UPDATE: 11/7/2017 2:59 p.m. Bear and mountain lion sightings have been reported by multiple residents in Monterey County.
Fish and Game Officers are investigating a possible Black Bear Sighting in Monterey.
A couple hiking in Jacks Peak Park saw what they believed to be a Black Bear Monday. It’s prompted park officials to put up signage, alerting visitors to the possible sighting.
Fish and Game officials said they do get reports of Black Bears in the area. In fact, they've seen bears come to the Monterey area about once a year or so. One bear was spotted in Pacific Grove last year, and another was seen roaming around the campus of California State University Monterey Bay.
However, folks KION spoke to said they were pretty surprised.
"I didn't believe it, not at all. Because me personally, I have never seen big animals, especially a bear around here,” said park visitor, Hudson Facchini.

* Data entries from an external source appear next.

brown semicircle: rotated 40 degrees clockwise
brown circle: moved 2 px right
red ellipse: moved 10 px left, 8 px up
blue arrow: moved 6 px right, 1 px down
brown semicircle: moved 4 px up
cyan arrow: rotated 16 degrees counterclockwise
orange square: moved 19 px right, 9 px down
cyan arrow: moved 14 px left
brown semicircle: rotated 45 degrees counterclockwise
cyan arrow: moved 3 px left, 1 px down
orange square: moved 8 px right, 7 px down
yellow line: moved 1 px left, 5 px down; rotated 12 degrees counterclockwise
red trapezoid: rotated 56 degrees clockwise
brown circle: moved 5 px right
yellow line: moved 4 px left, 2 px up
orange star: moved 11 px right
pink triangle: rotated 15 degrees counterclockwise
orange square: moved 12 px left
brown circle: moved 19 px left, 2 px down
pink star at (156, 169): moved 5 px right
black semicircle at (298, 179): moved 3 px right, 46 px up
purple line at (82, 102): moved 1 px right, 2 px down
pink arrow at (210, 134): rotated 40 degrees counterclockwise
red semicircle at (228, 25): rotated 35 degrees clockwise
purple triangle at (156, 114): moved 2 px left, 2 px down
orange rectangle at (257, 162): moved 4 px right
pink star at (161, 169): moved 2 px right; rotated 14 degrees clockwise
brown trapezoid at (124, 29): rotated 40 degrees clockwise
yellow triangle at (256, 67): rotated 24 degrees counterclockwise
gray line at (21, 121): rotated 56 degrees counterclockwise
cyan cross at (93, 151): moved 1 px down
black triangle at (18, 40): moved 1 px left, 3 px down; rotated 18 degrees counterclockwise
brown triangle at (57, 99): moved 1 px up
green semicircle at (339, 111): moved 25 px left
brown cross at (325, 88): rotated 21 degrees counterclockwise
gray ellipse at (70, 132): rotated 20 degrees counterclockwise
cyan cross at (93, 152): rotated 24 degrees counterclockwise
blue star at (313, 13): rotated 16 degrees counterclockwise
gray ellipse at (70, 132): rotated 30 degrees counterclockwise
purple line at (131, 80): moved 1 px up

Brian Pitnick, another visitor at the park said, "No I didn't know there were black bears here but I know there's a lot of wildlife, we have bobcats, we see quite a bit, a lot of deer."
There have been other wildlife sightings in unincorporated Monterey. Residents off of Josselyn Canyon Road have seen a mountain lion roam at night over the past month.
KION’s Mariana Hicks has more from concerned residents tonight at 6 p.m.
The County of Monterey has issued a warning for people hiking at Jack's Peak Park.
Officials told KION around noon Monday, a couple was hiking when they saw what they believe was a black bear cub.
The County said at this point in their investigation, they have found no evidence of a bear considering the couple was not able to provide a photo. But they do say Toyon berries are in full production, so if bears were frequenting the area, now would likely be the time for it.
Park Ranger John Anthony said if you do see a bear, make as much noise as possible while making yourself look as large as possible and get out.
The park will be posting signs to warn park goers and remind them what steps to take if they encounter a bear.